BEGIN
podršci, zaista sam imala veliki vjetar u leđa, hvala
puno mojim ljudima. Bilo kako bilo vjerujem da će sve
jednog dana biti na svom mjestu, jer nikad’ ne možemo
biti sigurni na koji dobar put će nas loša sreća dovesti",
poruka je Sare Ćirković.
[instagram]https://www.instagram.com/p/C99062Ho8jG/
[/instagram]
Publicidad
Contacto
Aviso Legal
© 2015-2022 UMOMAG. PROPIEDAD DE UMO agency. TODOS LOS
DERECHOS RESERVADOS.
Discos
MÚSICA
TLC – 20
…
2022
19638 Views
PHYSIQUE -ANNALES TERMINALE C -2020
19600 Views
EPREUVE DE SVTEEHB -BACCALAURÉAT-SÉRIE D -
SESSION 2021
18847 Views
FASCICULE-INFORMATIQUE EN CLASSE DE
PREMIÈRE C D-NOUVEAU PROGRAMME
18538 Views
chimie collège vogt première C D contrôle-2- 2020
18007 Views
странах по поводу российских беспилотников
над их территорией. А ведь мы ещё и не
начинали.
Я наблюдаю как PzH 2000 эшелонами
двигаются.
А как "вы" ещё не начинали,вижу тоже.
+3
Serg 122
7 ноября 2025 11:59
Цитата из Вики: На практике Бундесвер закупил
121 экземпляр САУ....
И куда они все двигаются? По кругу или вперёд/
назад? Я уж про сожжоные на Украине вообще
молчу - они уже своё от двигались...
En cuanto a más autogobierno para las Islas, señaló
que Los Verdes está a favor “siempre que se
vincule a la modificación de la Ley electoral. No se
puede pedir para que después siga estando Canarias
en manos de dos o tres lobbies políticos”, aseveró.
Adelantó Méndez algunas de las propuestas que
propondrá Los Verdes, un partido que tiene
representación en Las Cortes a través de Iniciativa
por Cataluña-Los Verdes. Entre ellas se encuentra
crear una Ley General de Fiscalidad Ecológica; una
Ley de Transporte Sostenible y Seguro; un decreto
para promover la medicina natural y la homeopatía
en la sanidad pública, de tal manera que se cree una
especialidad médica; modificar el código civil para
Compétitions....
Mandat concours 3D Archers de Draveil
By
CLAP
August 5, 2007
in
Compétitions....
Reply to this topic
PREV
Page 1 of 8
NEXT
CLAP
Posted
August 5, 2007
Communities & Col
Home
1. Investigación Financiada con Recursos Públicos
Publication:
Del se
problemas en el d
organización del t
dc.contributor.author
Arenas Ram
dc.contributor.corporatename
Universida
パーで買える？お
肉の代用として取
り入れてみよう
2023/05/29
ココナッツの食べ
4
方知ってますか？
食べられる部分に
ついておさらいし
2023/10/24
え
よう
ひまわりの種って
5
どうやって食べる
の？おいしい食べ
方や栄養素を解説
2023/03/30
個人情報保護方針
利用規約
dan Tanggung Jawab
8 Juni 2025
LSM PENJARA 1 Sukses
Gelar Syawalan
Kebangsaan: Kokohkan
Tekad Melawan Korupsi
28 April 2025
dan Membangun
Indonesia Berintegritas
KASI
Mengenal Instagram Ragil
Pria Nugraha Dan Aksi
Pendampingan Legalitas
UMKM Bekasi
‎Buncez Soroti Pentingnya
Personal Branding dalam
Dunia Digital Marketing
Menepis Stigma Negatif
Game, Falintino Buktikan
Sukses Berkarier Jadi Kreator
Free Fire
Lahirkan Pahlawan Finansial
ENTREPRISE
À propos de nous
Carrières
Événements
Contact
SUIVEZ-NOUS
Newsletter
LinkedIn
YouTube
END
*Problem requirements*
Copy out every line of the data that includes "Views".

*Task solution*
19638 Views
19600 Views
18847 Views
18538 Views
18007 Views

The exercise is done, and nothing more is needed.